Plaintiff's counsel had some difficulties with the electronic filing system, and the amended complaint was successfully filed on September 30.

On October 16, 2015, a second initial conference was held at which Mahoney's co-counsel appeared. At the conference, the Court discussed with plaintiff's counsel the obstacles he would face on the issue of absolute prosecutorial immunity, as well as the fact that he appeared not to have complied with state procedures for suing the PANY and the City. Ramirez's counsel stated that a notice of claim with the City was "certainly" filed within 90 days of Ramirez's arrest. The notice of claim was filed on October 15, 2014, however, which is roughly seventeen months after Ramirez's arrest on April 27, 2013.
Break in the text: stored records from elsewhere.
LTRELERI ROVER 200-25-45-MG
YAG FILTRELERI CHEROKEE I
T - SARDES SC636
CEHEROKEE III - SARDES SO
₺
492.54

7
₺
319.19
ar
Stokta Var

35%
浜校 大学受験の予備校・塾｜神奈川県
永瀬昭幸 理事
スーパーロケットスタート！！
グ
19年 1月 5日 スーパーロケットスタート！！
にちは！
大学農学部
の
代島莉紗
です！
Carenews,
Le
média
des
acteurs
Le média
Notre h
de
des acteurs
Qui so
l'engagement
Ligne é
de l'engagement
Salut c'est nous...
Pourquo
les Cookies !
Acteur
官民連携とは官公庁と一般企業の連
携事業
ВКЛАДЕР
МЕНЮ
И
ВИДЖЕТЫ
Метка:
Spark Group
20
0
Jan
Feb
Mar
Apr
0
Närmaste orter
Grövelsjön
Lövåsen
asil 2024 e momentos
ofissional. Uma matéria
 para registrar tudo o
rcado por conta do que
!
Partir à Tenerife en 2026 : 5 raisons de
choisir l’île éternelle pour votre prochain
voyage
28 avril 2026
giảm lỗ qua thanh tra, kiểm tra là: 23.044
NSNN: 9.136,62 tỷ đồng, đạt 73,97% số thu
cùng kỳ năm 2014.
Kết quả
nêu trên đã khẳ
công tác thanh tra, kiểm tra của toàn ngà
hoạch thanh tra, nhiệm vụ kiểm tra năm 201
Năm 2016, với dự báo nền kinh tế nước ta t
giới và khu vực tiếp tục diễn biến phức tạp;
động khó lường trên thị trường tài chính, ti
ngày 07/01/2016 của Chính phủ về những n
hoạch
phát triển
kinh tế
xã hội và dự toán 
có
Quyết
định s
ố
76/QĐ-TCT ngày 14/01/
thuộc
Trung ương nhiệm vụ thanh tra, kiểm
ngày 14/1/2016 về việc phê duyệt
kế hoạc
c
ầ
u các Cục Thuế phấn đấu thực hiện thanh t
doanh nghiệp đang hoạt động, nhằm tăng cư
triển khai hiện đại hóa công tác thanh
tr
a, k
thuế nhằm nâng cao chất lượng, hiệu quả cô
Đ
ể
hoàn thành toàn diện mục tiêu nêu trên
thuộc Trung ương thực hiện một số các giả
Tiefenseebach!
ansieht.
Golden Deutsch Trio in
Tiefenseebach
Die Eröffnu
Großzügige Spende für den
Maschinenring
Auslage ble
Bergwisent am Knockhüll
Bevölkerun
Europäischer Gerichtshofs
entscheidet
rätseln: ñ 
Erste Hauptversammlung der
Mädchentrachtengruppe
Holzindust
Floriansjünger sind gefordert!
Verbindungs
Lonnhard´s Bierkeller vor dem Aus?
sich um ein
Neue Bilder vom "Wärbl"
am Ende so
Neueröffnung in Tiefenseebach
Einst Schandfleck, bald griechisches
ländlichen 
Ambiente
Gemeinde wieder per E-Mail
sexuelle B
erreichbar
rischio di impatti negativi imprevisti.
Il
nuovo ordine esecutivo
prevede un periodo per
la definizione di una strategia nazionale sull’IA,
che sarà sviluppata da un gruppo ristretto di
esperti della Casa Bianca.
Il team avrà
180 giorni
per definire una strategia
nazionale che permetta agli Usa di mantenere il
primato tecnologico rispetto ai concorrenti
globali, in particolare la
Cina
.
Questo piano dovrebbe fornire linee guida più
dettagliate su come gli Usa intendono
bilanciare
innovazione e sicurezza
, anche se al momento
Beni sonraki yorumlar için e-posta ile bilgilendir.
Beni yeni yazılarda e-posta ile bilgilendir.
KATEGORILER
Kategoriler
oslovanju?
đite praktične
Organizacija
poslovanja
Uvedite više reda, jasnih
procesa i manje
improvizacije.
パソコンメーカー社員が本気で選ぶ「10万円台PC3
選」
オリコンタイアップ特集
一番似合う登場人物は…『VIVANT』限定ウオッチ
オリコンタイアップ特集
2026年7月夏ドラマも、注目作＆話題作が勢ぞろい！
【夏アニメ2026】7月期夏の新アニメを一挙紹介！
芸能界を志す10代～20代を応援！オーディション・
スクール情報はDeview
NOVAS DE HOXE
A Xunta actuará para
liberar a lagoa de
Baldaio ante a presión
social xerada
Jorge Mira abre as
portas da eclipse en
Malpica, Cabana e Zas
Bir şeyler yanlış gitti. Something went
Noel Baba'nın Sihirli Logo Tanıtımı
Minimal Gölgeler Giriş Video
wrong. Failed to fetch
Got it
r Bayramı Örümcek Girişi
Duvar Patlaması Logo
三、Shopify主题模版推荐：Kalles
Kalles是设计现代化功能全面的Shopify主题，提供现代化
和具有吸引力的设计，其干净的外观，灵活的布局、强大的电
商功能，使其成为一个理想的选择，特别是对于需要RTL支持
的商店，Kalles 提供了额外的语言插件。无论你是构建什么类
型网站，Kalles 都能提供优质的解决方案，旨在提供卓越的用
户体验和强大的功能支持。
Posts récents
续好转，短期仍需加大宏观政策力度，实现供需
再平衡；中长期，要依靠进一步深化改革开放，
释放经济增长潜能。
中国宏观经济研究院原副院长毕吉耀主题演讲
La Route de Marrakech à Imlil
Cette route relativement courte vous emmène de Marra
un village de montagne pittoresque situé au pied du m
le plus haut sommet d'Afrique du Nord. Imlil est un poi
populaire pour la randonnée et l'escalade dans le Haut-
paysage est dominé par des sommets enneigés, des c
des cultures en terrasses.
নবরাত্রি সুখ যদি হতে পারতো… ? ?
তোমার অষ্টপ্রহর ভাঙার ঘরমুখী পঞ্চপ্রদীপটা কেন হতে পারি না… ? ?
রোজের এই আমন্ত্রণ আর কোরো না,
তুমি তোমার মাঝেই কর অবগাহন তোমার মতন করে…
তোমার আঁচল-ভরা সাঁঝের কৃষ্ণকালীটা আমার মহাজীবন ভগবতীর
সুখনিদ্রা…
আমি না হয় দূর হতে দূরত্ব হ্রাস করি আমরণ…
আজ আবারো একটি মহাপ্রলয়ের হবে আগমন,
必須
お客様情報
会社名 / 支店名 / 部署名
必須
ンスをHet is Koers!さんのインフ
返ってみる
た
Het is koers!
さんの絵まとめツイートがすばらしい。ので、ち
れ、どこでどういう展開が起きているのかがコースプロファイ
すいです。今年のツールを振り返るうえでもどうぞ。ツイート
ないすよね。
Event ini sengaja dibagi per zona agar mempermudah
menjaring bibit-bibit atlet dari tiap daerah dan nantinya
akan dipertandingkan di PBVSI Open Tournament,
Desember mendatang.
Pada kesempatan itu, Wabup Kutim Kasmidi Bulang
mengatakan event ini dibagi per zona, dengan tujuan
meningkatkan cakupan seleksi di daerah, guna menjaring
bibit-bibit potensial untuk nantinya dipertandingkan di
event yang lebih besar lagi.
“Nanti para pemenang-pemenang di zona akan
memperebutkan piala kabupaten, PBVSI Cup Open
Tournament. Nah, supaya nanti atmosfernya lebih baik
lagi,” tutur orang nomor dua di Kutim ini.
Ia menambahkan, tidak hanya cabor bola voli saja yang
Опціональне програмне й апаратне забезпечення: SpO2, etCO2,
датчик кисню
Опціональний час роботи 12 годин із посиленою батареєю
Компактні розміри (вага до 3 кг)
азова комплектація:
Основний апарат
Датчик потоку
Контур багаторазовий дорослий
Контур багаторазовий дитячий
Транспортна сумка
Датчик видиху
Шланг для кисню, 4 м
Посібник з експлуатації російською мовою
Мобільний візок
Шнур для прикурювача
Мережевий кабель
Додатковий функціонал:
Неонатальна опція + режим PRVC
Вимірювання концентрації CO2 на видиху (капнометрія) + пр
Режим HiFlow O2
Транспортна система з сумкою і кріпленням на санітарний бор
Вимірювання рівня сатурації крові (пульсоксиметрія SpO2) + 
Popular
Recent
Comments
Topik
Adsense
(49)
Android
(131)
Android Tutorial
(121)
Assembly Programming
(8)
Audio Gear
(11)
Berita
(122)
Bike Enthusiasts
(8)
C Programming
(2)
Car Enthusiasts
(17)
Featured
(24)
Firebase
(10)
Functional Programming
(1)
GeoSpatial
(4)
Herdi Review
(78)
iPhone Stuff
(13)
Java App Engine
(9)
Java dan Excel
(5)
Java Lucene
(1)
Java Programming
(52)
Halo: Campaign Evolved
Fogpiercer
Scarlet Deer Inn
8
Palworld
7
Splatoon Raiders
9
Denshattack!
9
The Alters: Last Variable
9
The DA Defendants' motion to dismiss the amended complaint became fully submitted on October 26. The motions to dismiss by the Port Authority Defendants and the City Defendants were fully submitted on November 20. On November 17, the motions to dismiss were converted to motions for summary judgment only on the issue of probable cause and the fact that Ramirez was the one who called the PAPD to alert it to the gun in the car. The November 17 Order listed the key materials and facts that would be used to decide these issues. These materials included Ramirez's affidavits, arrest reports from 2013, and the state court decisions relevant to his criminal case. The parties were given until December 4 to supplement their factual submissions on the relevant issues or place any material facts in dispute.

These were not the only exhibits that the defendants submitted in connection with their original motions. For example, in Ramirez's opposition to the DA Defendants' motion to dismiss, he wrote that the DA Defendants "illegally detain[ed]" him "for the purpose of repeatedly and angrily trying to persuade him to falsely change his statements." To rebut those allegations, the DA Defendants submitted a video of his interview with an Assistant DA. That video contradicts the accusations in Ramirez's brief.

In response, on December 3, Mahoney filed an additional copy of the state court decision dismissing the indictment against him and his one-page analysis of that decision. He did not submit any further affidavit from Ramirez or otherwise contradict the evidence that Ramirez had placed the call that prompted the Port Authority officers to search the car and that Ramirez knew and had reported that there was a firearm in the car.

Before the motions to dismiss were converted in part to motions for summary judgment, Ramirez submitted one affidavit attached to his opposition to the DA Defendants' motion to dismiss. That affidavit did not address the issues that were converted to summary judgment. The affidavit sought to allege Ehrhardt's personal involvement in Ramirez's arrest and prosecution as well as imply that she acted as an investigator in an attempt to overcome absolute prosecutorial immunity.

Discussion

When deciding a motion to dismiss under Rule 12(b), Fed. R. Civ. P., a court must "accept all allegations in the complaint as true and draw all inferences in the non-moving party's favor." LaFaro v. New York Cardiothoracic Group, PLLC, 570 F.3d 471, 475 (2d Cir. 2009). "To survive a motion to dismiss under Rule 12(b)(6), a complaint must allege sufficient facts which, taken as true, state a plausible claim for relief." Keiler v. Harlequin Enters. Ltd., 751 F.3d 64, 68 (2d Cir. 2014); Ashcroft v. Iqbal, 556 U.S. 662, 678 (2009) ("[A] complaint must contain sufficient factual matter, accepted as true, to state a claim for relief that is plausible on its face."). "A claim has facial plausibility when the plaintiff pleads factual content that allows the court to draw the reasonable inference that the defendant is liable for the misconduct alleged." Parkcentral Global Hub Ltd. v. Porsche Auto. Holdings SE, 763 F.3d 198, 208 (2d Cir. 2014) (citation omitted).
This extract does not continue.